“哈哈哈,點到爲止,點到爲止!再切磋下去就傷了和氣,給我這主人幾分薄面,就此罷手如何?”便在此時,邢家大公子起身笑着打圓場。
金鴻銘也是要給邢家一些面子,此時佔足了風頭,便鄙夷地衝着張地搖了搖手指,道:“輪動手你不是我的對手,今日你若不是邢家賓客,本公子定要讓你知道知道厲害!記住,有些人可不是你一無名小輩能得罪得起的!”
張地目光閃爍一下,點頭道:“好!你今日加之我身的侮辱,我記下了!他日必當奉還!”
“哈哈!哈哈!有意思!”金鴻銘大笑兩聲,然後俯首看着張地,滿臉不屑地道:“小子,我等着你!咱們決賽見!”說罷,看都不看張地,領着兩個弟弟大搖大擺地走回自己的坐席。
邢家大公子見氣氛有些僵住了,便拍了拍巴掌,笑着喊道:“來來來,上靈谷酒,請衆位賓客嚐嚐本府的新品靈谷酒!”
頓時絲竹樂響起,一羣妙齡少女身着單薄衣裙載歌載舞地旋進了宴席上,同時另有一些美貌少女端着酒瓶款款走進,爲各位賓客倒上新酒。
邢斌見張地沉着臉坐在一旁,爲了打圓場,便接過侍女端上來的新酒,笑着勸道:“呵呵,兄弟,來,嚐嚐我們邢府新釀的靈谷酒。
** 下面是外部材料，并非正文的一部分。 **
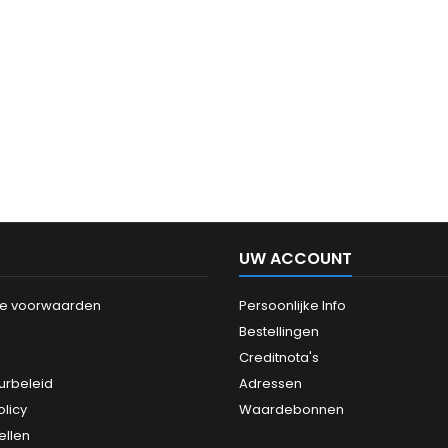
UW ACCOUNT
e voorwaarden
Persoonlijke Info
Bestellingen
Creditnota's
urbeleid
Adressen
olicy
Waardebonnen
ellen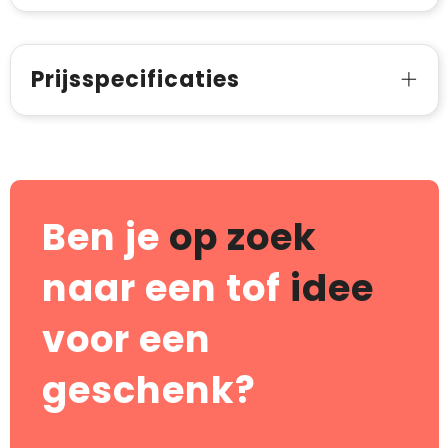
Prijsspecificaties
Ben je
op zoek
naar een tof
idee
voor een
geschenk?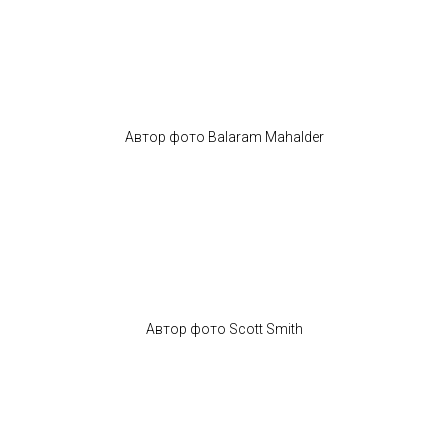
Автор фото Balaram Mahalder
Автор фото Scott Smith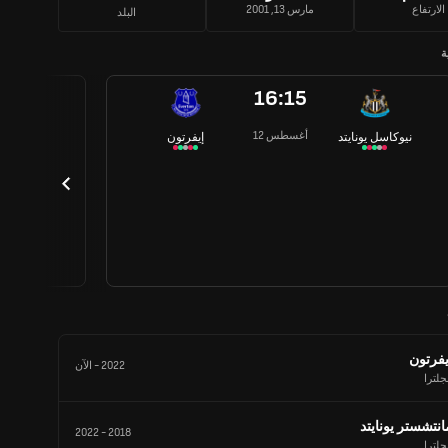
الارتفاع
مارس 13, 2001
البلد
ة
16:15
12 أغسطس
نيوكاسل يونايتد
إيفرتون
يفرتون
2022
-
الآن
جلترا
انتشستر يونايتد
2022
-
2018
جلترا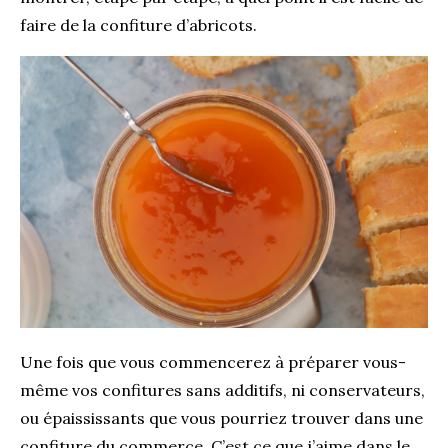
faire de la confiture d’abricots.
Une fois que vous commencerez à préparer vous-
même vos confitures sans additifs, ni conservateurs,
ou épaississants que vous pourriez trouver dans une
confiture du commerce. C’est ce que j’aime dans le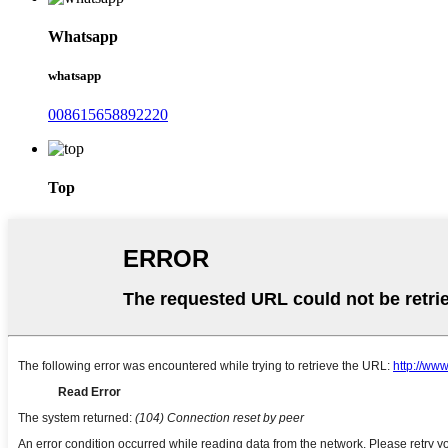
Whatsapp
whatsapp
008615658892220
Top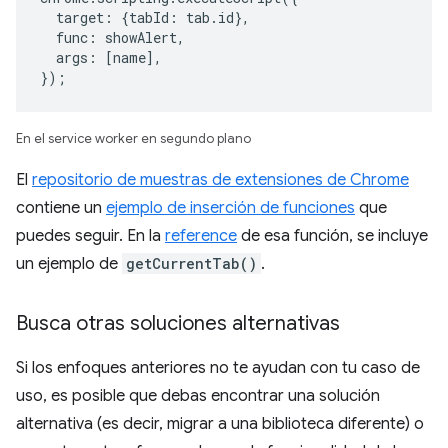
target
:
{
tabId
:
tab
.
id
},
func
:
showAlert
,
args
:
[
name
],
});
En el service worker en segundo plano
El
repositorio de muestras de extensiones de Chrome
contiene un
ejemplo de inserción de funciones
que
puedes seguir. En la
reference
de esa función, se incluye
un ejemplo de
getCurrentTab()
.
Busca otras soluciones alternativas
Si los enfoques anteriores no te ayudan con tu caso de
uso, es posible que debas encontrar una solución
alternativa (es decir, migrar a una biblioteca diferente) o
”一邊倒酒,一邊悄悄地嘀咕:“王兄,此事就這麼罷了吧!那金家背後可是南派凌霄宗,根本就不是你我能得罪得起的啊!”
張地冷哼一聲,接過酒杯。正要飲下,忽然目光定定地落在端酒的侍女身上。只見她約莫十七八歲,生得清秀白皙。一雙大眼睛黑白分明,頗爲靈動。年紀雖不大,卻綰了一個少婦髮式。
那侍女見張地直愣愣地瞅着自己,不由得臉兒一紅,趕緊收了托盤,點一點頭,便急匆匆地告退了。
張地目送此女離去,眼神中忽然浮現一絲異樣的神色。
邢斌將張地的神色看在眼裡,嘿嘿一笑道:“那少女是本府的侍女。初次安排來待客,王兄若看上了,我替你去跟管家討要來,便送給你做個暖房丫鬟吧!”說着滿臉都是壞笑,一副心照不宣的樣子。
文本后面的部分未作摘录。